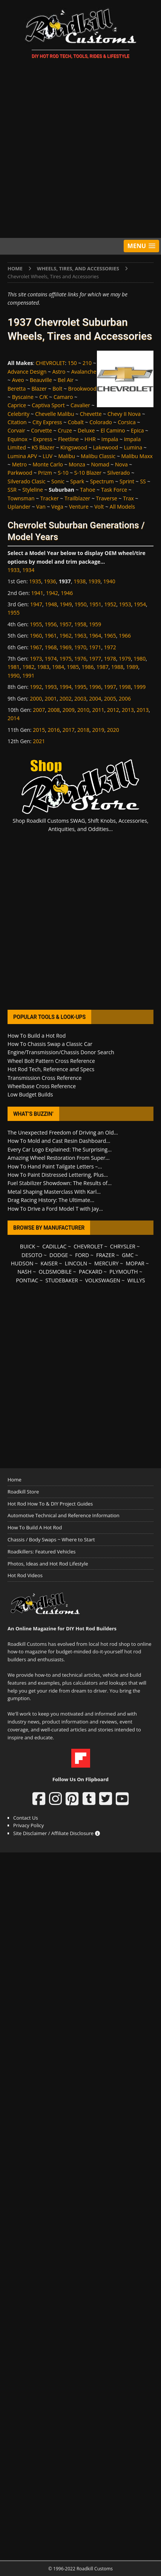  Describe the element at coordinates (25, 1575) in the screenshot. I see `Hot Rod Videos` at that location.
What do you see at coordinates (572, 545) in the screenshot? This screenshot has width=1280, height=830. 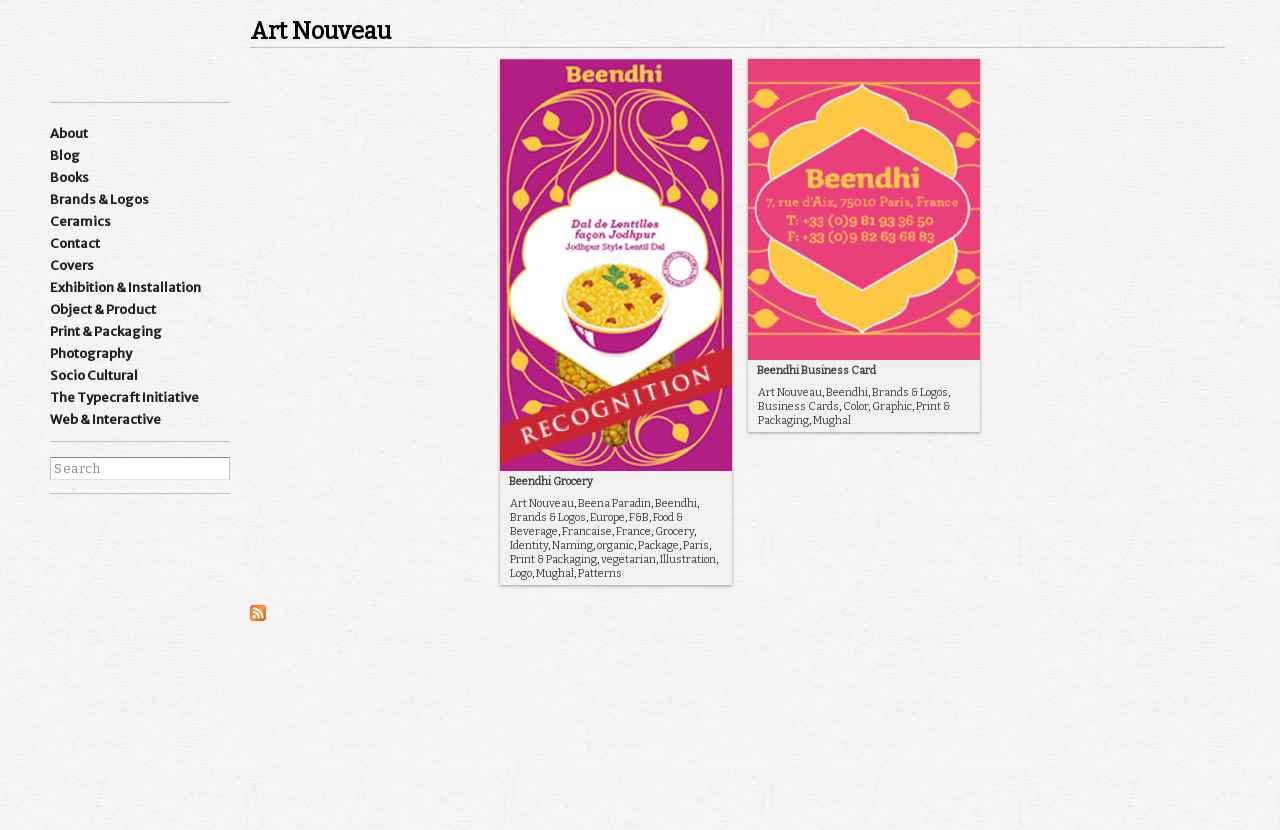 I see `Naming` at bounding box center [572, 545].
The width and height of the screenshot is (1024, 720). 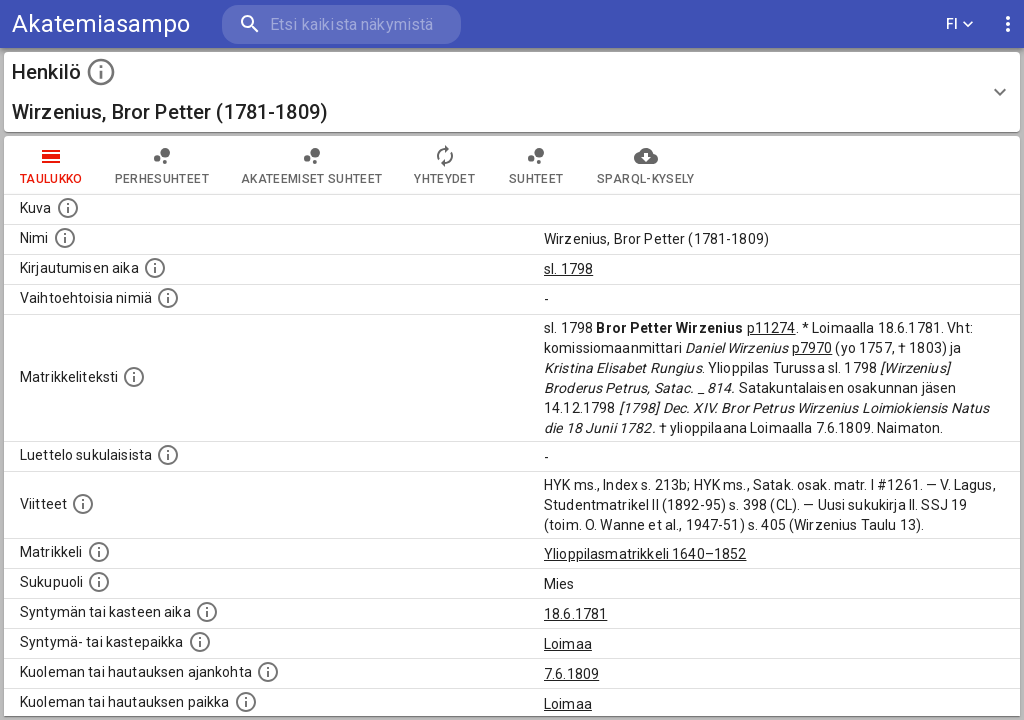 I want to click on [Ylioppilas matrikkeli, joka on tämän tiedon lähde. Lähteinä ovat ylioppilasmatrikkelit vuosilta], so click(x=99, y=552).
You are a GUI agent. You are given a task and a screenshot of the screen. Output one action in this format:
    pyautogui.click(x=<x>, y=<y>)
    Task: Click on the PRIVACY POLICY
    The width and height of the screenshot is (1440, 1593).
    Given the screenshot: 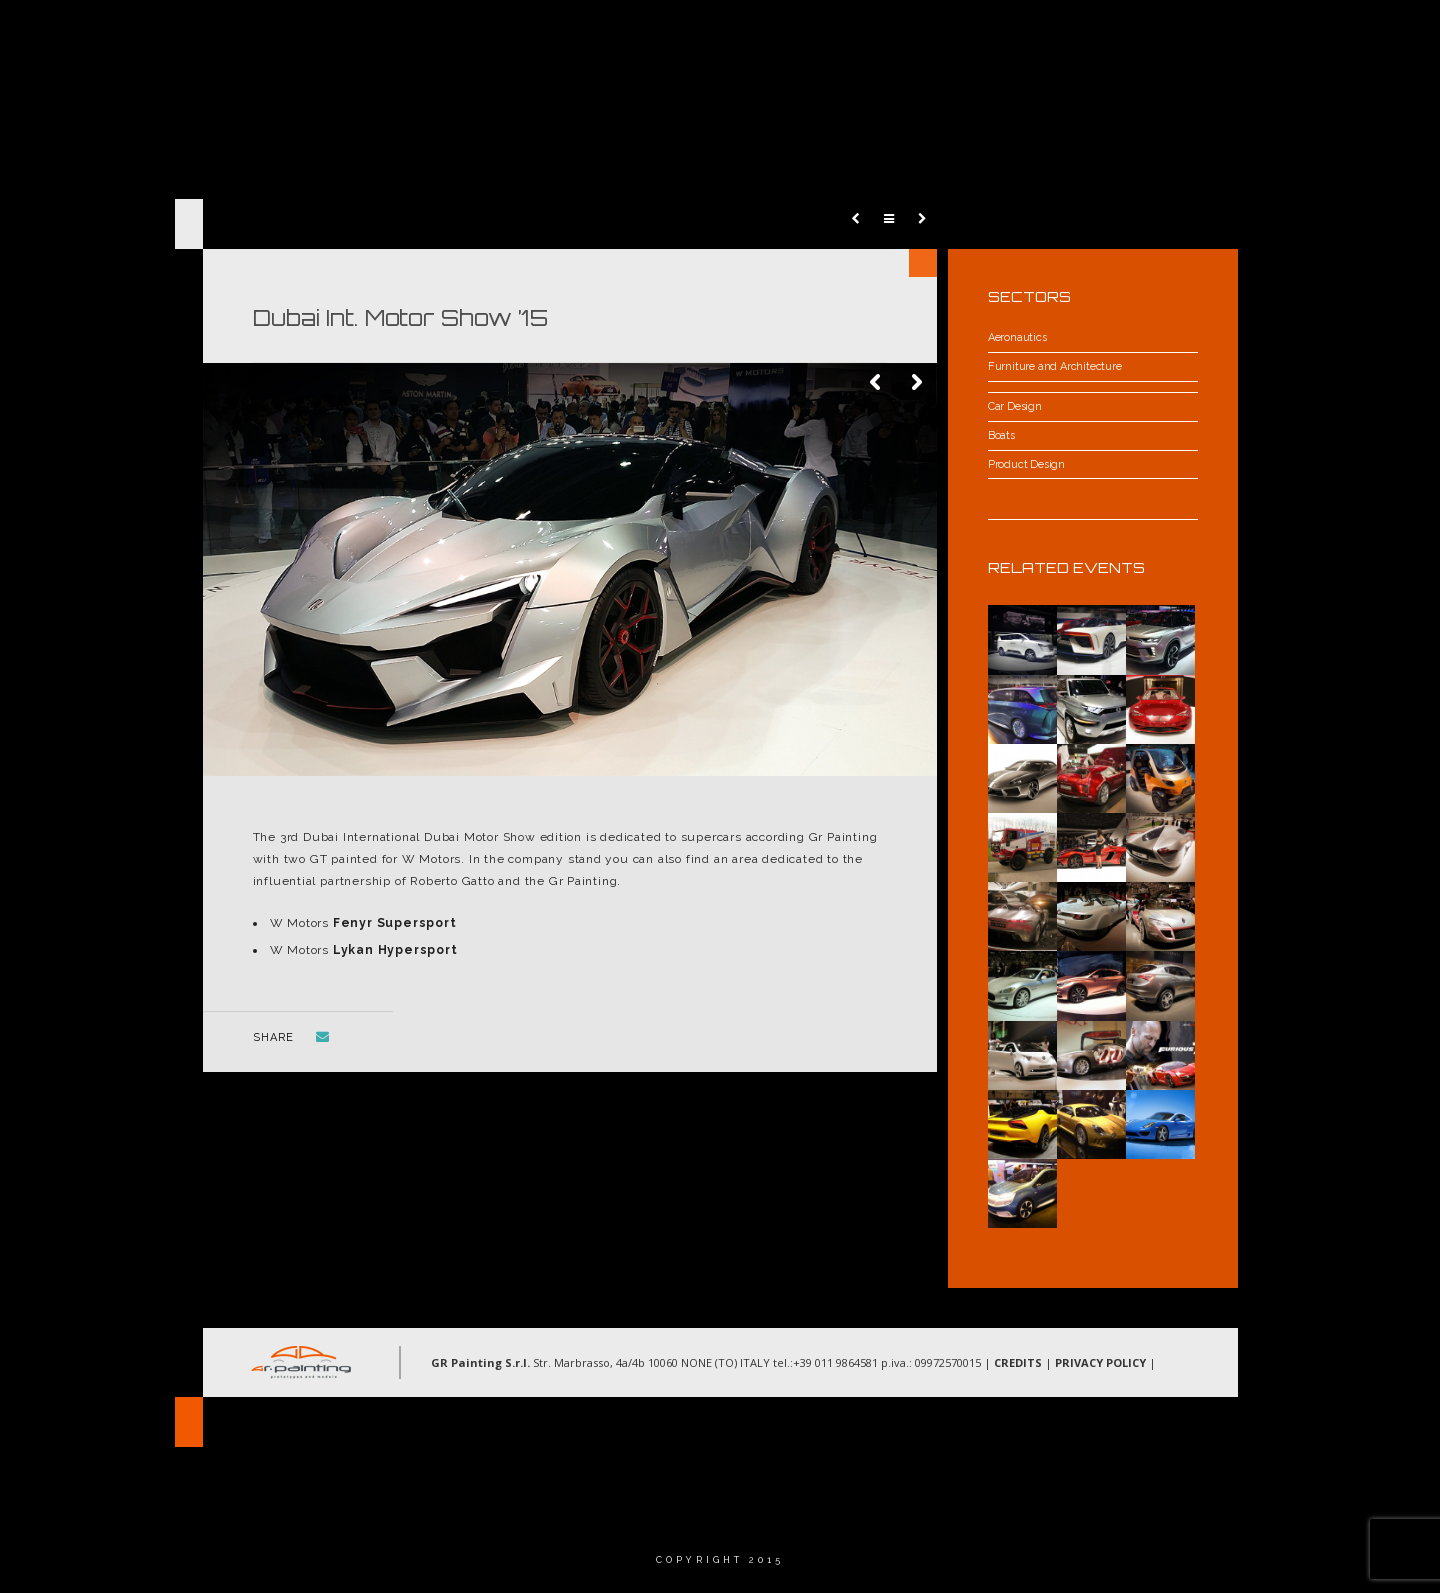 What is the action you would take?
    pyautogui.click(x=1100, y=1362)
    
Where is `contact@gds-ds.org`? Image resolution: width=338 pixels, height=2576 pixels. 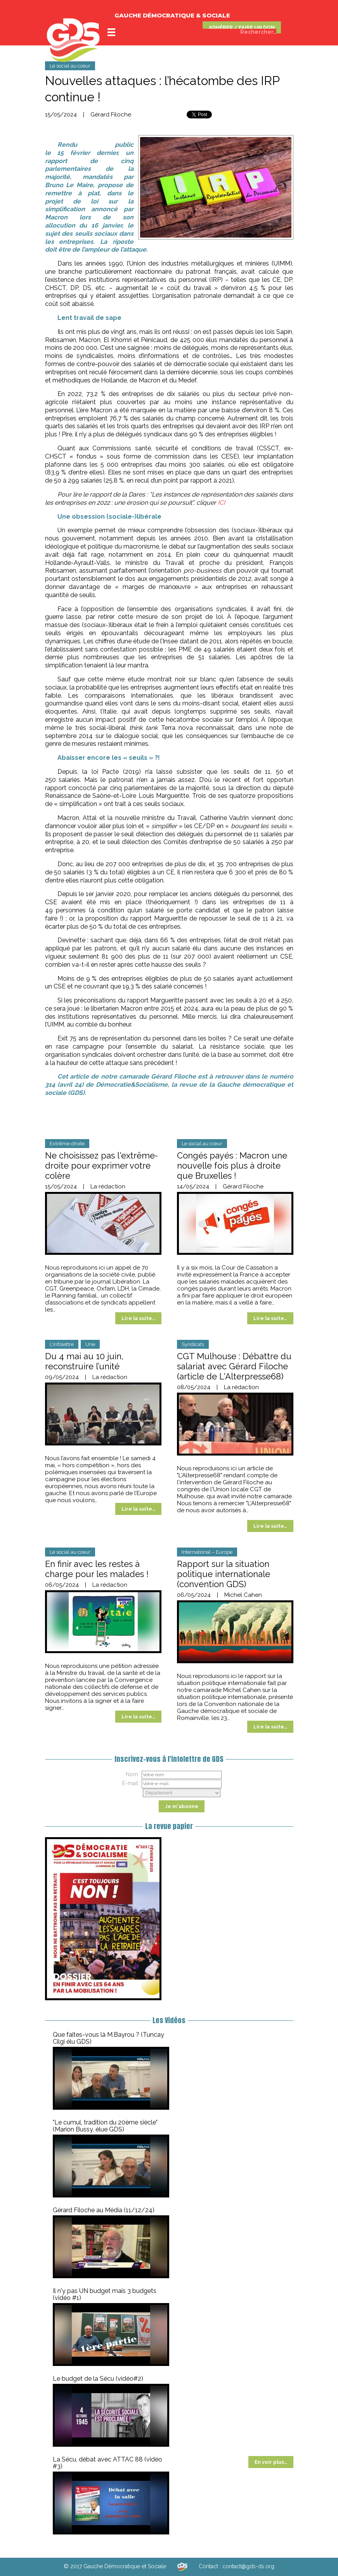
contact@gds-ds.org is located at coordinates (248, 2566).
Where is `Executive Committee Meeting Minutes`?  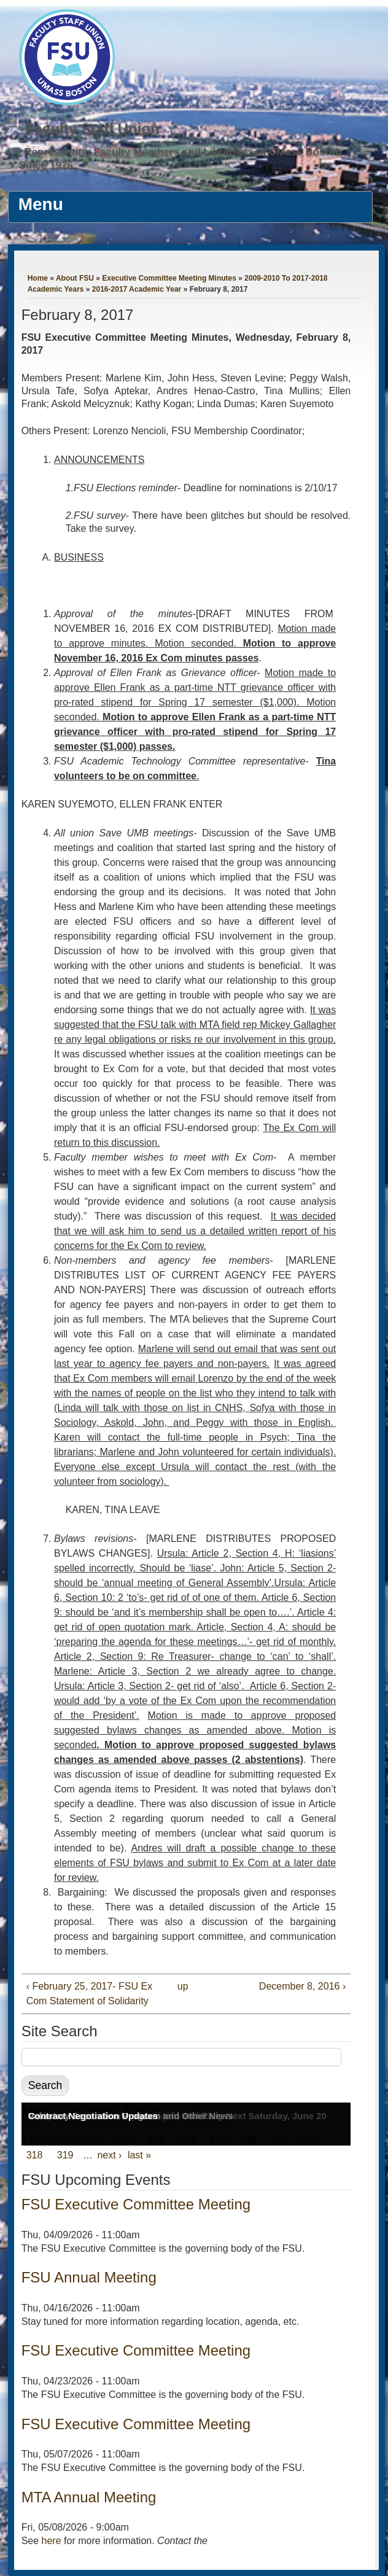 Executive Committee Meeting Minutes is located at coordinates (169, 278).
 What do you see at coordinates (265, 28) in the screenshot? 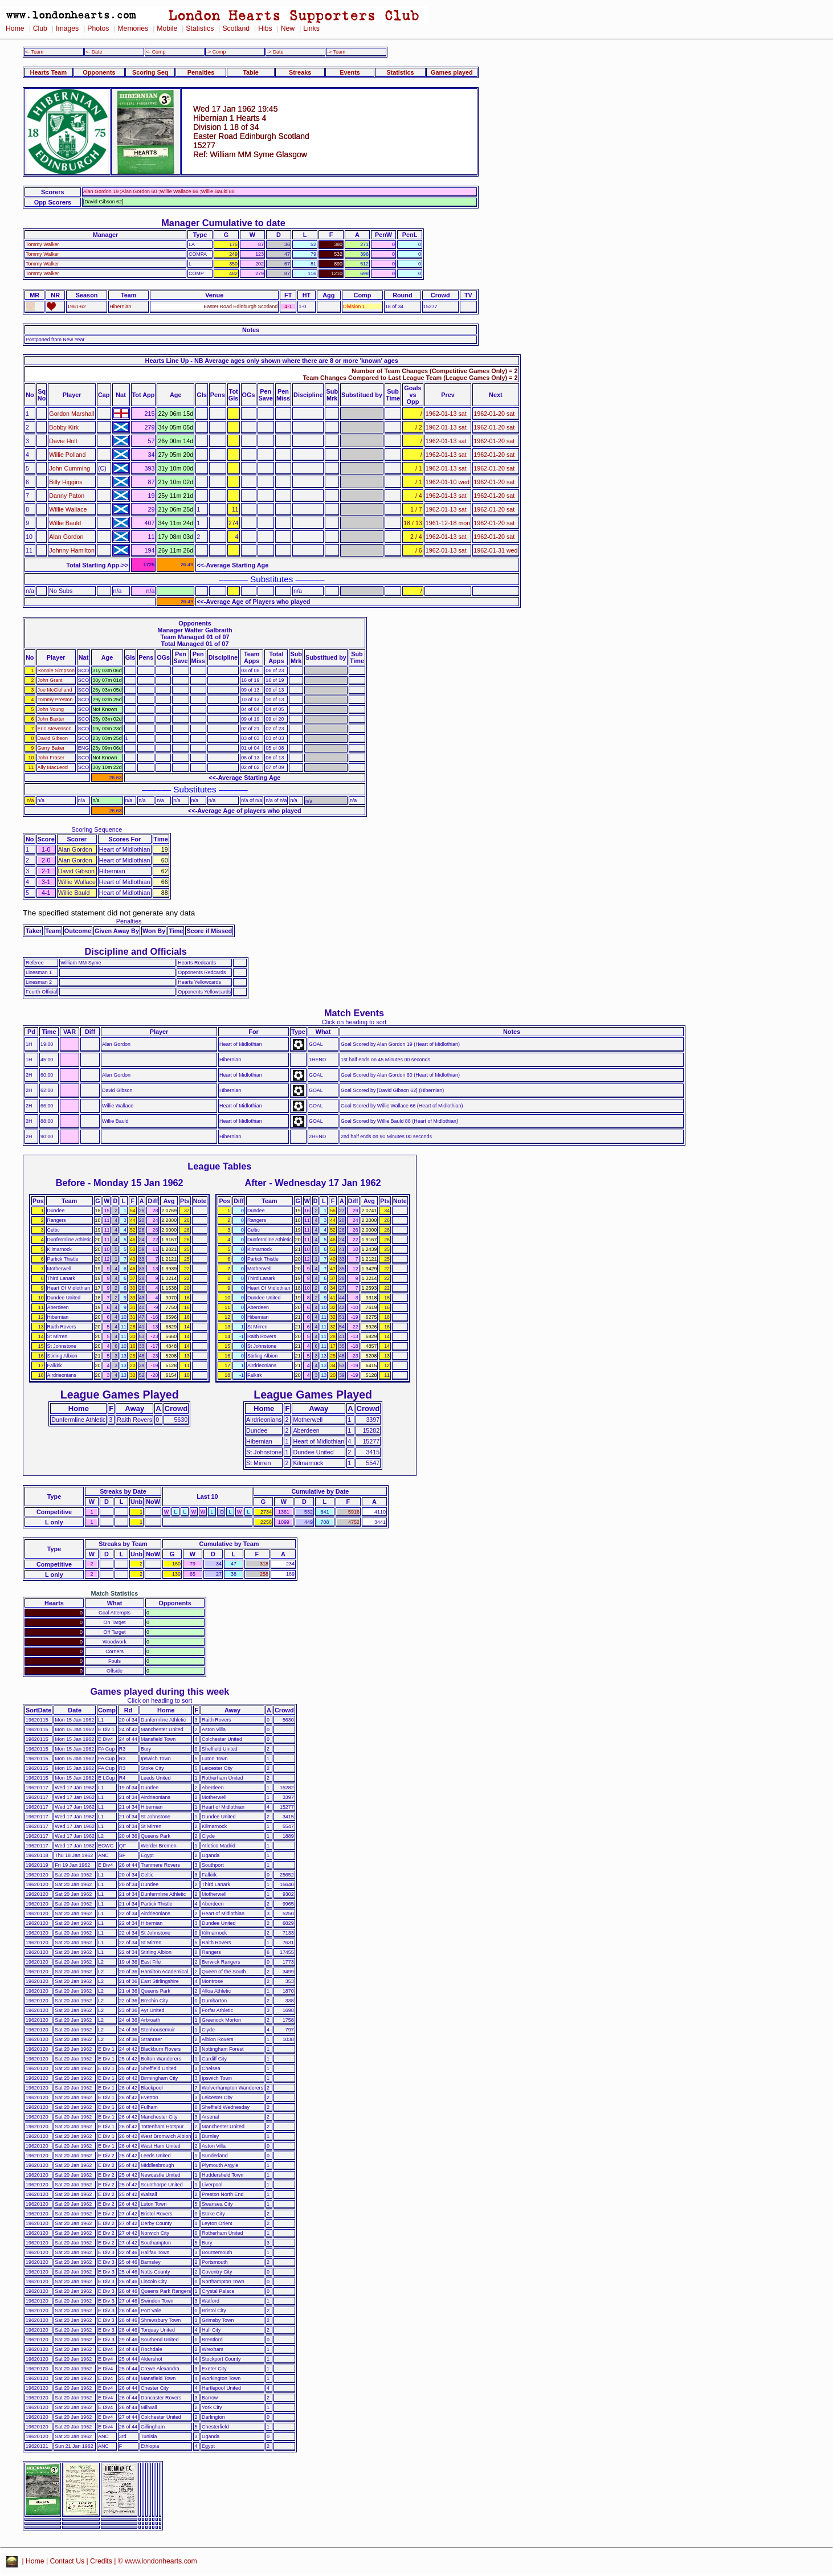
I see `Hibs` at bounding box center [265, 28].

—————

What you will do
Print only the lines from the line that contains "What do you see at coordinates (265, 28)" to the final line of the data, inclusive. Pictures stay out.

Finished task
 What do you see at coordinates (265, 28) in the screenshot? 
I see `Hibs` at bounding box center [265, 28].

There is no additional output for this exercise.